← Back to context

Comment by margalabargala

1 day ago

The problem I have, is they hammer my site so hard they take it down.

The content is for everyone. They can have it. Just don't also take it away from everybody else.

Unintentional denial-of-service attacks from AI scrapers are definitely a problem, I just don't know if "theft" is the right way to classify them. They shouldn't get lumped in with intellectual property concerns, which are a different matter. AI scrapers are a tragedy of the commons problem kind of like Kessler syndrome: a few bad actors can ruin low Earth orbit for everyone via space pollution, which is definitely a problem, but saying that they "stole" LEO from humanity doesn't feel like the right terminology. Maybe the problem with AI scrapers could be better described as "bandwidth pollution" or "network overfishing" or something.

  • Theft isn't far off, it seems closer to me than using the word for IP violations.

    When a crawler aggressively crawls your site, they're permanently depriving you the use of those resources for their intended purpose. Arguably, it looks a lot like conversion.

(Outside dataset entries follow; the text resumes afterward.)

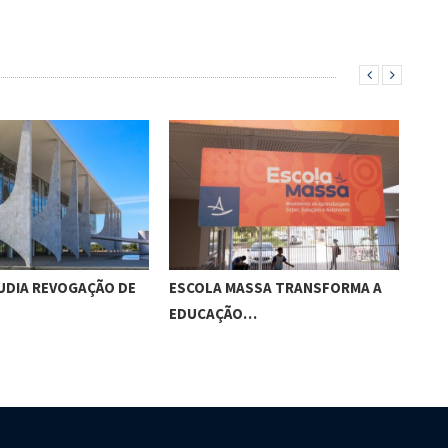
UDIA REVOGAÇÃO DE
ESCOLA MASSA TRANSFORMA A
APÓ
EDUCAÇÃO…
RET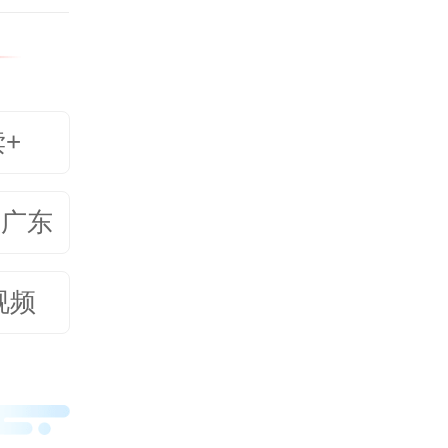
读+
美广东
视频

  • If I took a photo off your photography blog and used it on my corporate website without your say or input, I don't think it would be unfair to call that stealing.

    Doing that on a mass scale with an obfuscation step in between suddenly makes it ok? I'm not convinced.

  • you're totally right about not being theft, but we have a term. you used it yourself, "distributed denial of service". that's all it is. these crawlers should be kicked off the internet for abuse. people should contact the isp of origin.

    • Firstly, since this argument is about semantic pedantry anyways, it's just denial-of-service, not distributed denial-of-service. AI scraper requests come from centralized servers, not a botnet.

      Secondly, denial-of-service implies intentionality and malice that I don't think is present from AI scrapers. They cause huge problems, but only as a negligent byproduct of other goals. I think that the tragedy of the commons framing is more accurate.

      EDIT: my first point was arguably incorrect because some scrapers do use decentralized infrastructure and my second point was clearly incorrect because "denial-of-service" describes the effect, not the intention. I retract both points and apologize.

      6 replies →

Been there recently. Rate limit on nginx and anti-syn flood on pf solved it.

  • I'm being hit with 300 req/s 24/7 from hundreds of thousands of unique IP's from residential proxies. I can't rate limit any further without hurting the real users.